Thursday, February 27, 2014
The Four Feathers by AEW Mason
The story follows Harry Feversham, a young officer who resigns from his regiment when he learns that war has broken out in Sudan. All but three of his old comrades-in-arms believe that his resignation is because of his engagement to Ethne Eustace--but three discover the truth: that Harry Feversham is afraid of something. The three officers who know Feversham's secret send him three white feathers as accusations of cowardice, to which Ethne, when she hears of it, adds a fourth and breaks off the engagement. Broken-hearted, Harry vows to travel to the Sudan, prove his courage to each of the givers of the feathers, and restore the honour of his family name.
This was quite a good book. But it was not really an adventure story. It is much too quiet and introspective for that, and the majority of the plot stays with Ethne in England. There is practically no historical information on the Mahdist war and Harry's adventures in the Sudan are mostly window-dressing to the real substance of the story, which is the emotional and psychological fallout of the breaking of Ethne's engagement, and her subsequent relationship with Durrance, a friend of Feversham's.
This was a little maddening.
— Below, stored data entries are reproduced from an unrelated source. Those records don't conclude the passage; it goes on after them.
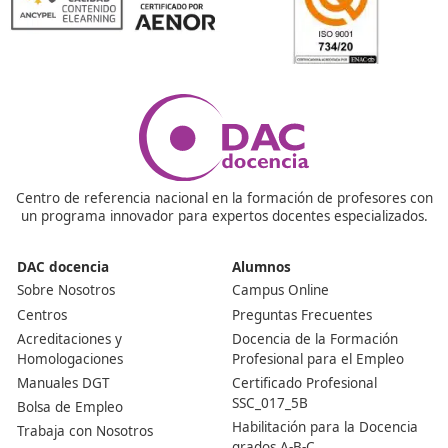
en proyectos de sostenibilidad o incluso en organizacio
que promueven la movilidad responsable. ¡Las opcione
variadas!
¿Es necesario tener conocimientos previos para inscr
No, no es necesario tener conocimientos previos. El FP
diseñado para que cualquier persona interesada pued
aprender desde cero. Solo necesitas ganas de aprende
compromiso.
¿Hay prácticas en empresas durante el curso?
Sí, una de las mejores partes del FP es que incluye prác
en empresas. Esto te permitirá aplicar lo que has apre
en un entorno real y adquirir experiencia valiosa antes
terminar el programa.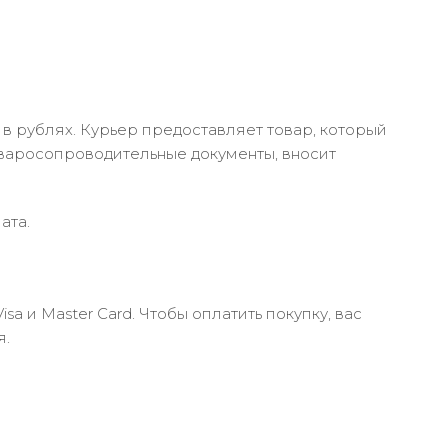
в рублях. Курьер предоставляет товар, который
оваросопроводительные документы, вносит
ата.
 и Master Card. Чтобы оплатить покупку, вас
я.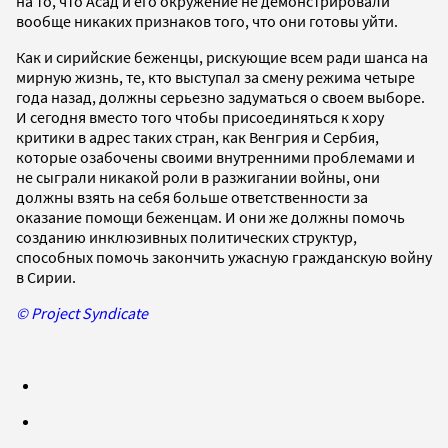
на то, что Асад и его окружение не демонстрировали
вообще никаких признаков того, что они готовы уйти.
Как и сирийские беженцы, рискующие всем ради шанса на
мирную жизнь, те, кто выступал за смену режима четыре
года назад, должны серьезно задуматься о своем выборе.
И сегодня вместо того чтобы присоединяться к хору
критики в адрес таких стран, как Венгрия и Сербия,
которые озабочены своими внутренними проблемами и
не сыграли никакой роли в разжигании войны, они
должны взять на себя больше ответственности за
оказание помощи беженцам. И они же должны помочь
созданию инклюзивных политических структур,
способных помочь закончить ужасную гражданскую войну
в Сирии.
© Project Syndicate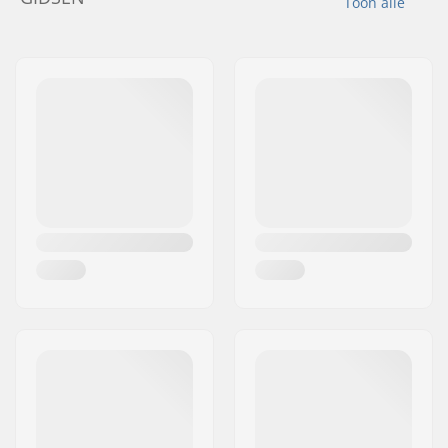
Toon alle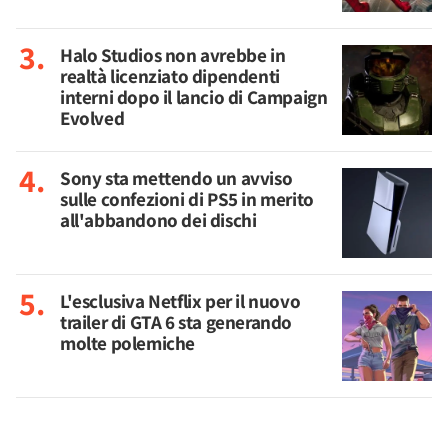
Halo Studios non avrebbe in
realtà licenziato dipendenti
interni dopo il lancio di Campaign
Evolved
Sony sta mettendo un avviso
sulle confezioni di PS5 in merito
all'abbandono dei dischi
L'esclusiva Netflix per il nuovo
trailer di GTA 6 sta generando
molte polemiche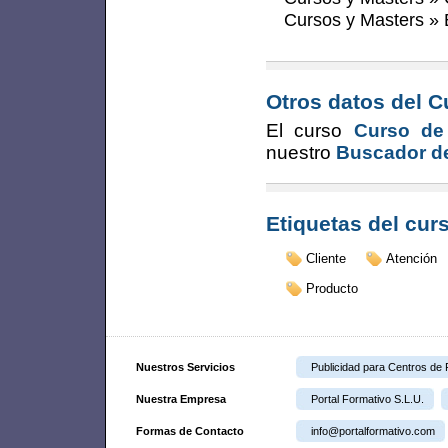
Cursos y Masters
»
Otros datos del C
El curso
Curso de 
nuestro
Buscador de
Etiquetas del cur
Cliente
Atención
Producto
Nuestros Servicios
Publicidad para Centros de
Nuestra Empresa
Portal Formativo S.L.U.
Formas de Contacto
info@portalformativo.com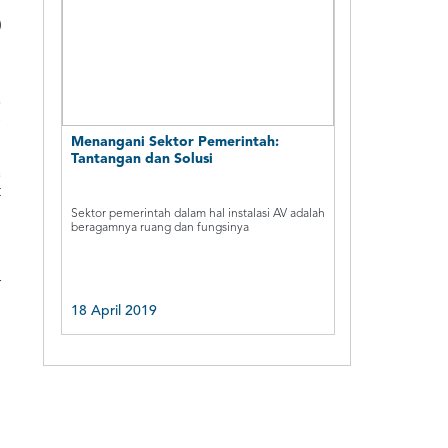
0
i
a
s
Menangani Sektor Pemerintah:
Tantangan dan Solusi
a
t
i
Sektor pemerintah dalam hal instalasi AV adalah
beragamnya ruang dan fungsinya
i
r
18 April 2019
I wanted to hear about the Sudan--which Mason seemed to have thoroughly researched, and could write grippingly about--and was instead left to bore myself with Ethne and Durrance. Mason was a good writer, and his characters are subtle and complex. But I lost sympathy for this pair very early on. Durrance loves Ethne, and she loves Feversham, but she agrees to marry Durrance anyway (for reasons that struck me as being supremely fatuous) and Durrance, who discovers that she loves Feversham, decides that Ethne would be happiest until Feversham returns in an engagement to him, and we are forced to watch these characters angst and suffer through this very artificial situation for most of the book while Harry Feversham is off in the Sudan getting his fingernails pulled out by villainous Emirs and what-not.
And that would have made an excellent book. I was continually struck by the seriousness and realism of the book. In a time when authors were prone to depicting the British Empire as a big happy playground for grown-up schoolboys (not that I mind, mark you--there's a place for GA Henty and his ilk), Mason's Sudan is a dangerous, arid place where danger and despair can make a man unrecognisable. The book is ostensibly about cowardice and courage, and it had the weight and darkness that could have made it a really gripping, informative, and edifying adventure story.
But instead Mason chose to spend the majority of his story on the limp and unconvincing Ethne/Durrance plotline, and missed his opportunity to write something great. The result is not terribly bad as books go, but its insight is marred by silliness and the adventure could have been far more satisfying.
The Four Feathers was loosely adapted into a film in 2002 starring Heath Ledger as Feversham. I haven't seen it, but Peter Hammond, who knows the history, has a bone to pick with its version of the historical events.